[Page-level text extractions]
────────

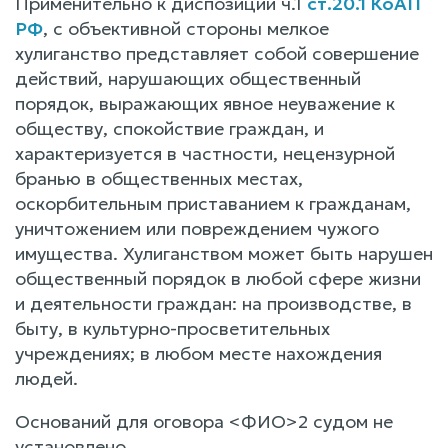
Применительно к диспозиции ч.1
ст.20.1 КоАП
РФ
, с объективной стороны мелкое
хулиганство представляет собой совершение
действий, нарушающих общественный
порядок, выражающих явное неуважение к
обществу, спокойствие граждан, и
характеризуется в частности, нецензурной
бранью в общественных местах,
оскорбительным приставанием к гражданам,
уничтожением или повреждением чужого
имущества. Хулиганством может быть нарушен
общественный порядок в любой сфере жизни
и деятельности граждан: на производстве, в
быту, в культурно-просветительных
учреждениях; в любом месте нахождения
людей.
Оснований для оговора <ФИО>2 судом не
установлено.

────────

• _EXERCISE_
What should come out is the exact run of lines from the one holding "и деятельности граждан: на производстве, в" through the end of the records above, and nothing besides.

• _ANSWER TO THIS PROBLEM_
и деятельности граждан: на производстве, в
быту, в культурно-просветительных
учреждениях; в любом месте нахождения
людей.
Оснований для оговора <ФИО>2 судом не
установлено.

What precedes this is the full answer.